De fato, é muito possível que o objeto não tenha sido influenciado pela visualidade do seu portador e sim saturado do seu fluido vital, condição que permitiu à sensitiva entrar em relação telepática com a subconsciência do portador e conhecer das suas sensações, à vista do pão fresco e do seu cheiro aperitivo.
Por outro lado, as diferentes visões que se apresentam à sensitiva, em meio às ruínas do Castelo de Dudley, não são, provavelmente, outra coisa que uma sucessão de imagens pictográficas, hauridas telepaticamente na subconsciência do Senhor Jones.
Na análise da amostra n° 10, a que deixo de me reportar para não alongar muito esta exposição, trata-sé de um punhado de terra do jardim do Senhor Jones.
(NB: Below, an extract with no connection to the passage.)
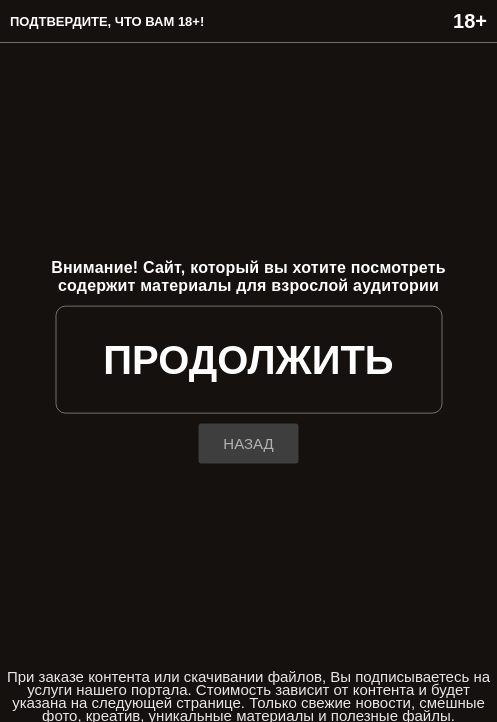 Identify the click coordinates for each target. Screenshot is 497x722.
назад (248, 442)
A sensitiva observa imediatamente que se trata de terra colhida à superfície do solo, revela a existência, no subsolo, de uma mina de hulha e acrescenta:
A distancia de duzentos ou trezentos metros do local em que foi recolhida esta terra, há casas ameaçadas de desmoronamento, devido aos trabalhos subterrâneos de mineração.
Esse desmoronamento verificou-se alguns dias depois claro que a sensitiva não podia extrair esta informação da amostra de terra que ela apertava nas mãos, ao passo que podia extraí-la, de qualquer modo, da subconsciência do Sr, Jones, que não ignorava a situação periclitante daquele grupo de casas.